Work instructions. Within the material below, count each line holding the string "There" and return the total alone.

Records to process.

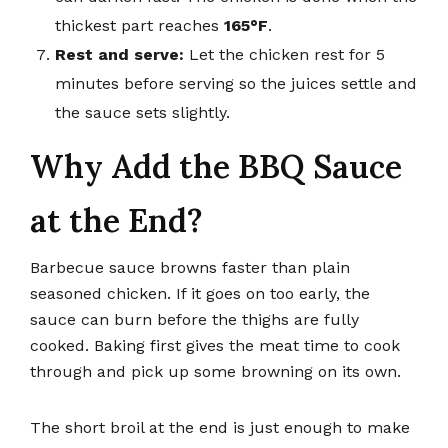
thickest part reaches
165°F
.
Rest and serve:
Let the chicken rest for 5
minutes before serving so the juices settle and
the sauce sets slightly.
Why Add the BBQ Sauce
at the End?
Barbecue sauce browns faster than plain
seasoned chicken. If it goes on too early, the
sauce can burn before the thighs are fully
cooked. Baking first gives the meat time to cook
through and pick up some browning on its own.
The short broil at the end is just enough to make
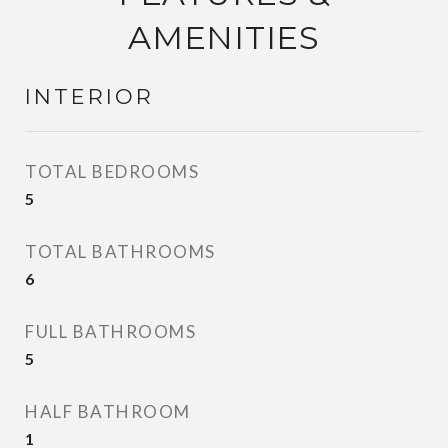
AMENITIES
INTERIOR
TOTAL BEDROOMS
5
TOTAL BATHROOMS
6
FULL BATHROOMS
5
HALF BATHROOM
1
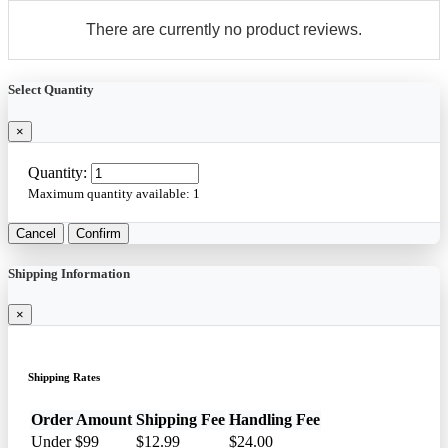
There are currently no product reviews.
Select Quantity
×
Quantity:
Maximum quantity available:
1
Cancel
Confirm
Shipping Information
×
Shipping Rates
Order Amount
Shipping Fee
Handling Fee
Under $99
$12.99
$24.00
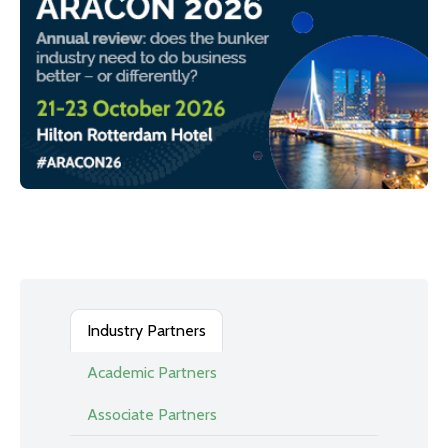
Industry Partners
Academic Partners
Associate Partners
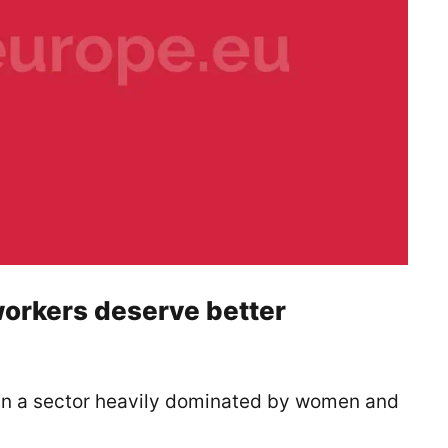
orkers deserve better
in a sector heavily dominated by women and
--
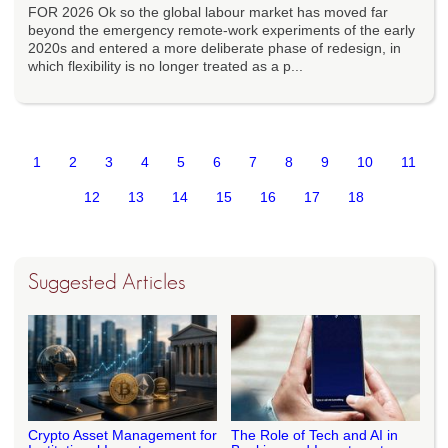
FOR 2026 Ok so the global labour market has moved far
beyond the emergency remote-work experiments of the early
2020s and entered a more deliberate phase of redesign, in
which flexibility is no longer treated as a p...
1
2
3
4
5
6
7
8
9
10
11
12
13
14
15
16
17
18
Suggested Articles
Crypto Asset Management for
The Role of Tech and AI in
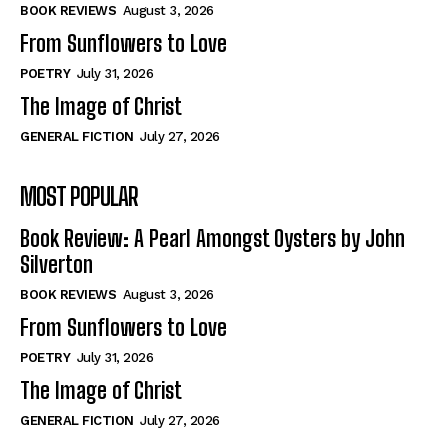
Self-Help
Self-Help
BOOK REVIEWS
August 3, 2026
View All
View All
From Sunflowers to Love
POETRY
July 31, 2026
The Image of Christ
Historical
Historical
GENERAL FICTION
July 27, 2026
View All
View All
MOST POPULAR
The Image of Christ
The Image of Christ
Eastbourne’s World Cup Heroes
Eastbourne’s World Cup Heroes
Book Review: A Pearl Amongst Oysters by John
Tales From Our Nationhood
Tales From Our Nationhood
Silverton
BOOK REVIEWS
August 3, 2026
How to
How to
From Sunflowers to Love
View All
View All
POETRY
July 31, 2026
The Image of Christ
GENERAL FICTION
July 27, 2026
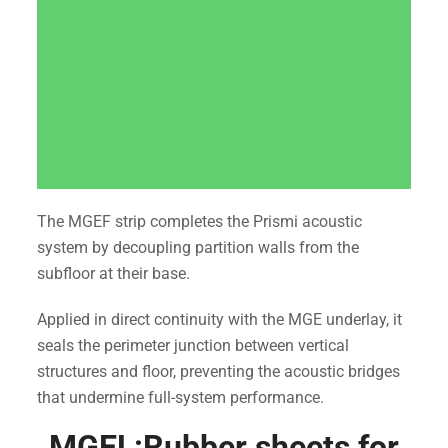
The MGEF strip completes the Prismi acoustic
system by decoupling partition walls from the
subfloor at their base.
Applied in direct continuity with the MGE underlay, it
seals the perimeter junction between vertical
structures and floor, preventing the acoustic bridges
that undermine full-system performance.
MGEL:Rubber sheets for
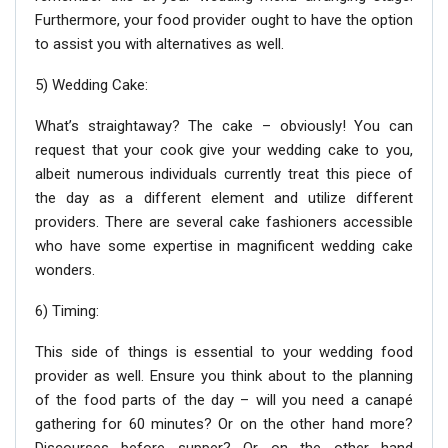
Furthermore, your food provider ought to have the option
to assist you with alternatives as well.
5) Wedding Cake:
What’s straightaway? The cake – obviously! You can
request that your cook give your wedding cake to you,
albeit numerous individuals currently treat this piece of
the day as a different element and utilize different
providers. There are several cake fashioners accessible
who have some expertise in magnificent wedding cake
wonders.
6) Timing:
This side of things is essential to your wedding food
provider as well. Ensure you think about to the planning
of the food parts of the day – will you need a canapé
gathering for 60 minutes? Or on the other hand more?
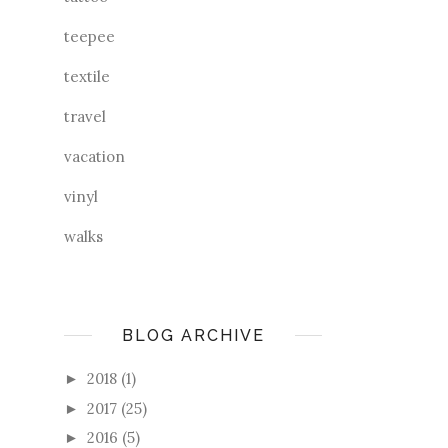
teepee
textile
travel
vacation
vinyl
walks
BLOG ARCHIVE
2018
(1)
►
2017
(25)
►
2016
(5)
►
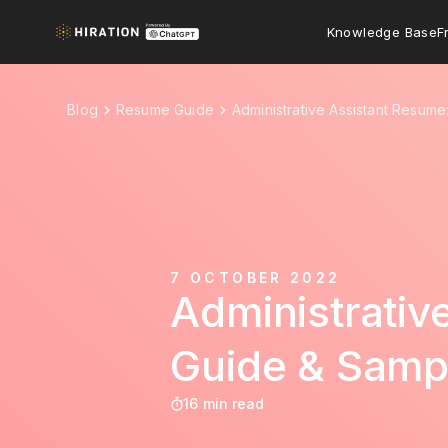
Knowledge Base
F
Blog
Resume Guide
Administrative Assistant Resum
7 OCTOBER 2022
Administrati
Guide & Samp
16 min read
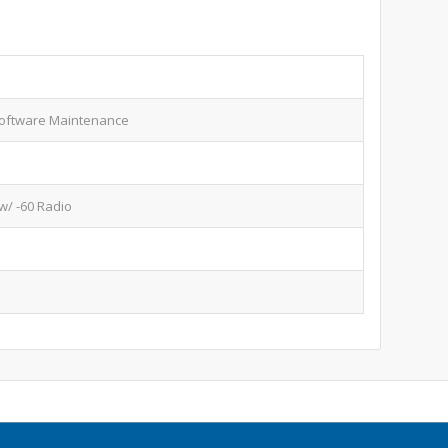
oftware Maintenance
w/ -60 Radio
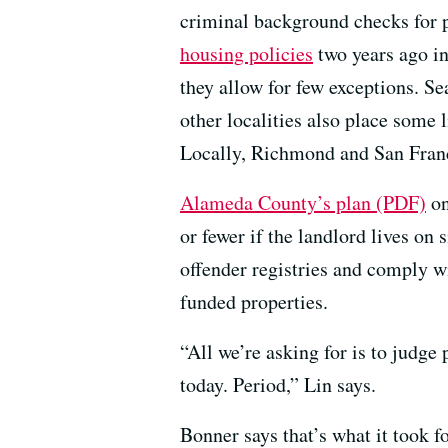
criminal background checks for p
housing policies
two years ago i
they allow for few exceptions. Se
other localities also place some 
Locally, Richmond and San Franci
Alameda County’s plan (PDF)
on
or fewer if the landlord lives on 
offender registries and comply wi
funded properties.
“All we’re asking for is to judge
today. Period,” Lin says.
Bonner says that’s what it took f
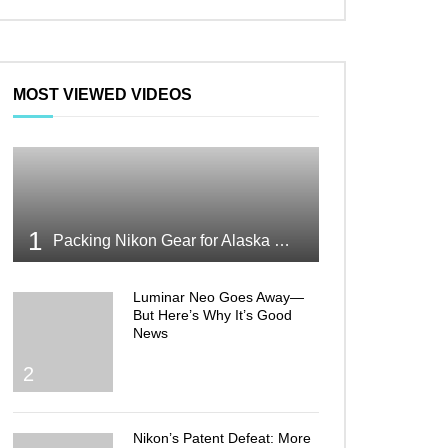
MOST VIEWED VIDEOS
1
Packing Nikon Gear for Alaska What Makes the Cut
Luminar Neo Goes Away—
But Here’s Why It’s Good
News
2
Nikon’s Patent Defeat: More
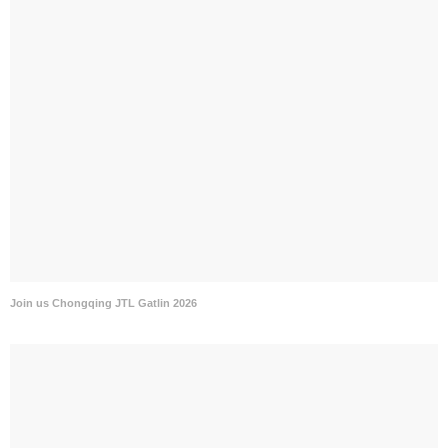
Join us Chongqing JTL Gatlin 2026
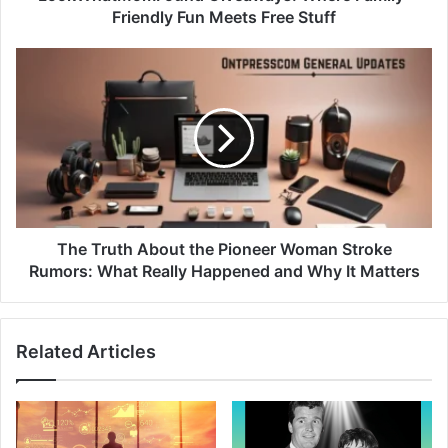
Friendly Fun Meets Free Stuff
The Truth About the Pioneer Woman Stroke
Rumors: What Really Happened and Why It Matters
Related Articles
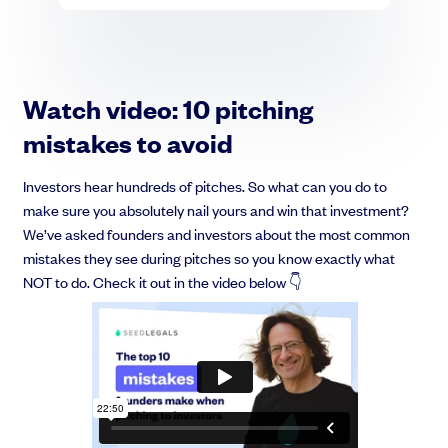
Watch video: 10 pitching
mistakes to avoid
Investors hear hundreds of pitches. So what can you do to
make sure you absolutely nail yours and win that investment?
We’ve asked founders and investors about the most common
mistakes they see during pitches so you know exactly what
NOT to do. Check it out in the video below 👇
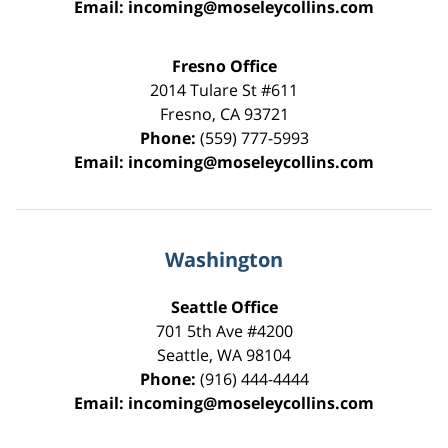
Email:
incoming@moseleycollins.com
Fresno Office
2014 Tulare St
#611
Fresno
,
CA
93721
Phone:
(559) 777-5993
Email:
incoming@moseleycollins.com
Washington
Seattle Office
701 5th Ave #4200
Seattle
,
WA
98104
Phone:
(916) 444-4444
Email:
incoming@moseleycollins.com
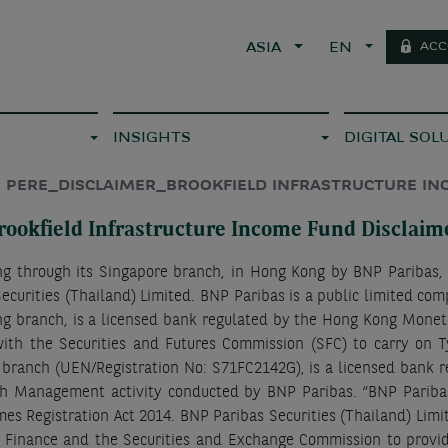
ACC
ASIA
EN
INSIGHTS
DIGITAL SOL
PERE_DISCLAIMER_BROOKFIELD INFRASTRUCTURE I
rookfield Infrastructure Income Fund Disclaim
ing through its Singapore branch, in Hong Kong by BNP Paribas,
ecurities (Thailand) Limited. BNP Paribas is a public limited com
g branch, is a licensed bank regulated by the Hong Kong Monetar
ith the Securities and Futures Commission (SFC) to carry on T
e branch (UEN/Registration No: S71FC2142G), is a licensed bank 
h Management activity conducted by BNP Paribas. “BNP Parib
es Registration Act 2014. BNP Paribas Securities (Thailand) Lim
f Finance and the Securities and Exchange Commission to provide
* * *
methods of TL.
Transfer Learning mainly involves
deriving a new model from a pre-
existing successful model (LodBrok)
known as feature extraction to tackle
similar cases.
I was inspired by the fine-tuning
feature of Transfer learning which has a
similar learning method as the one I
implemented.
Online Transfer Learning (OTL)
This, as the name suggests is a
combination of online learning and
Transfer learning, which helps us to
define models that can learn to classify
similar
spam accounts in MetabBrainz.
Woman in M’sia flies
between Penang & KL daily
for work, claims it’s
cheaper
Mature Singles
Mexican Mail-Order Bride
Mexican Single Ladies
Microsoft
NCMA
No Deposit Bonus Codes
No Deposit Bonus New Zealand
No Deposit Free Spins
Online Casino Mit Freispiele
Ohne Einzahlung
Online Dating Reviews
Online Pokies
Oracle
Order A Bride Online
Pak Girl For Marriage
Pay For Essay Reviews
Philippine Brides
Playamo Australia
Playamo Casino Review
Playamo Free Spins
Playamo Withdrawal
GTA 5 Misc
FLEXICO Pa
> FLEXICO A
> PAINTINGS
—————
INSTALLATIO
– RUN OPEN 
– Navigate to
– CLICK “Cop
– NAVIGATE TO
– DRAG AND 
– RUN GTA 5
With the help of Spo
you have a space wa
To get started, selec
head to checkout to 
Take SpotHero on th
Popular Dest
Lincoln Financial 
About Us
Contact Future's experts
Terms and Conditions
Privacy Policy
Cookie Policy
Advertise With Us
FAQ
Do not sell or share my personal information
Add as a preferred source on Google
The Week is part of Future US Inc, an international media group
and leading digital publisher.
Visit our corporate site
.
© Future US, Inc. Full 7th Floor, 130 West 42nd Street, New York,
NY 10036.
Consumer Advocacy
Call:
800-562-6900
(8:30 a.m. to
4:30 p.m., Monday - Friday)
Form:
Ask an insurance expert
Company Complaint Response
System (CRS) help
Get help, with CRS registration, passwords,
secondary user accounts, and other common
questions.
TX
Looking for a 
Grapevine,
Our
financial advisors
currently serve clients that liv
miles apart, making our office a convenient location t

Answer to the exercise. 2